Records from a data collection →
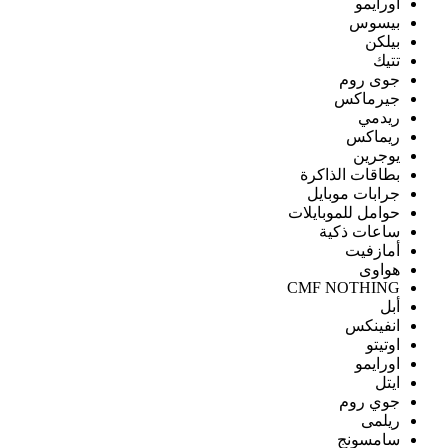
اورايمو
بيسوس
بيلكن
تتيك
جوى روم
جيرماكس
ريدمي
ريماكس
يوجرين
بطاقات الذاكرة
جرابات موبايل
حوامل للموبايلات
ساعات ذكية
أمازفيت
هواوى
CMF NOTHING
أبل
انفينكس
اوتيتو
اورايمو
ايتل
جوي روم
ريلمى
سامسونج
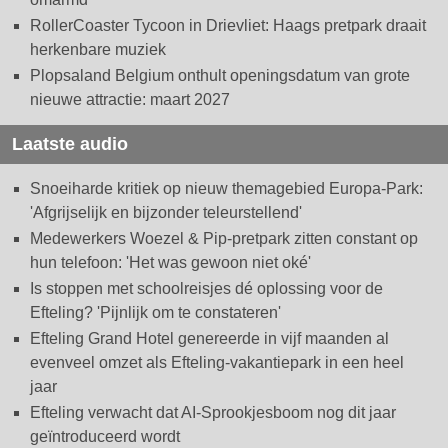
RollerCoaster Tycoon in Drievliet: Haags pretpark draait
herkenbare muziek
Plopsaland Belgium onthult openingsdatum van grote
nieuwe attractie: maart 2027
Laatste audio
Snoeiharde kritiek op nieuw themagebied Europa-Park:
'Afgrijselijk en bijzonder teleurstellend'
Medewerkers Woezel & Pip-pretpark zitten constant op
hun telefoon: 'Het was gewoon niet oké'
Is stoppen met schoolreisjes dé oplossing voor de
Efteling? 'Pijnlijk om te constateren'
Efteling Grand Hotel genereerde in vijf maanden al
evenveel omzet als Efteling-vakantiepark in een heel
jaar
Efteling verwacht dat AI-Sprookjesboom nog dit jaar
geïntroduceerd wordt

What is expected →
All of the data is to be reproduced exactly, with the pictures left out.

Exercise result →
اورايمو
بيسوس
بيلكن
تتيك
جوى روم
جيرماكس
ريدمي
ريماكس
يوجرين
بطاقات الذاكرة
جرابات موبايل
حوامل للموبايلات
ساعات ذكية
أمازفيت
هواوى
CMF NOTHING
أبل
انفينكس
اوتيتو
اورايمو
ايتل
جوي روم
ريلمى
سامسونج
RollerCoaster Tycoon in Drievliet: Haags pretpark draait
herkenbare muziek
Plopsaland Belgium onthult openingsdatum van grote
nieuwe attractie: maart 2027
Laatste audio
Snoeiharde kritiek op nieuw themagebied Europa-Park:
'Afgrijselijk en bijzonder teleurstellend'
Medewerkers Woezel & Pip-pretpark zitten constant op
hun telefoon: 'Het was gewoon niet oké'
Is stoppen met schoolreisjes dé oplossing voor de
Efteling? 'Pijnlijk om te constateren'
Efteling Grand Hotel genereerde in vijf maanden al
evenveel omzet als Efteling-vakantiepark in een heel
jaar
Efteling verwacht dat AI-Sprookjesboom nog dit jaar
geïntroduceerd wordt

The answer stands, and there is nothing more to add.